(Records supplied Opens)

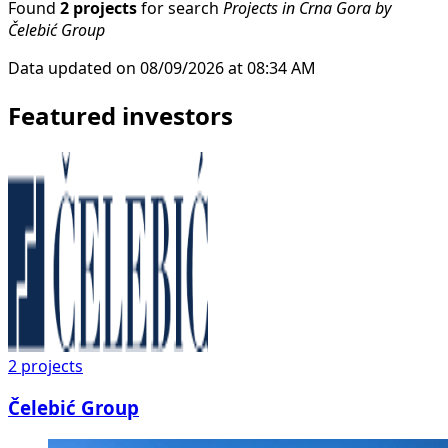
Found
2 projects
for search
Projects in Crna Gora by
Čelebić Group
Data updated on 08/09/2026 at 08:34 AM
Featured investors
2
projects
Čelebić Group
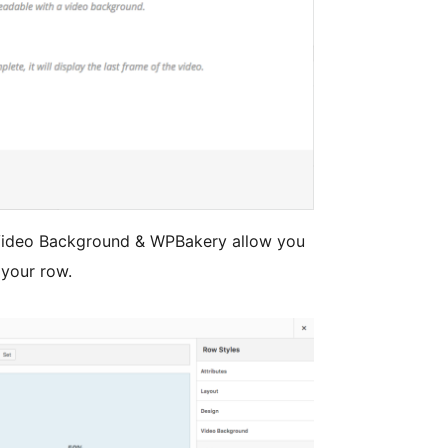
ideo Background & WPBakery allow you
 your row.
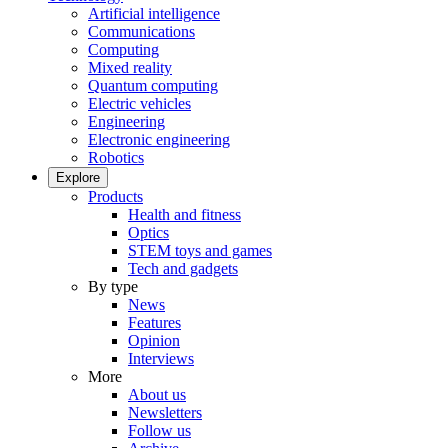
Artificial intelligence
Communications
Computing
Mixed reality
Quantum computing
Electric vehicles
Engineering
Electronic engineering
Robotics
Explore
Products
Health and fitness
Optics
STEM toys and games
Tech and gadgets
By type
News
Features
Opinion
Interviews
More
About us
Newsletters
Follow us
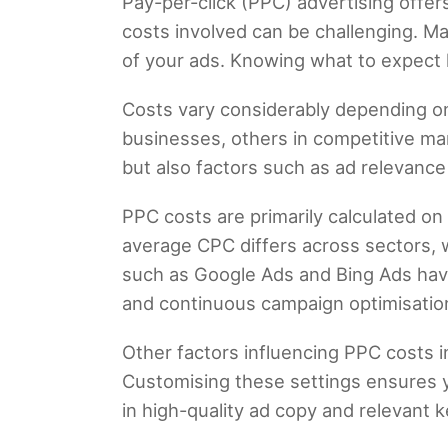
Pay-per-click (PPC) advertising offer
costs involved can be challenging. Ma
of your ads. Knowing what to expect 
Costs vary considerably depending on
businesses, others in competitive mar
but also factors such as ad relevance
PPC costs are primarily calculated o
average CPC differs across sectors, w
such as Google Ads and Bing Ads have
and continuous campaign optimisation 
Other factors influencing PPC costs 
Customising these settings ensures yo
in high-quality ad copy and relevant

(Records supplied Closes)

→ Task brief: Set down every entry above exactly as written. Leave out all pictures.

→ Answer for this exercise:
Found
2 projects
for search
Projects in Crna Gora by
Čelebić Group
Data updated on 08/09/2026 at 08:34 AM
Featured investors
2
projects
Čelebić Group
ideo Background & WPBakery allow you
 your row.
Artificial intelligence
Communications
Computing
Mixed reality
Quantum computing
Electric vehicles
Engineering
Electronic engineering
Robotics
Explore
Products
Health and fitness
Optics
STEM toys and games
Tech and gadgets
By type
News
Features
Opinion
Interviews
More
About us
Newsletters
Follow us
Pay-per-click (PPC) advertising offer
costs involved can be challenging. Ma
of your ads. Knowing what to expect 
Costs vary considerably depending on
businesses, others in competitive mar
but also factors such as ad relevance
PPC costs are primarily calculated o
average CPC differs across sectors, w
such as Google Ads and Bing Ads have
and continuous campaign optimisation 
Other factors influencing PPC costs 
Customising these settings ensures yo
in high-quality ad copy and relevant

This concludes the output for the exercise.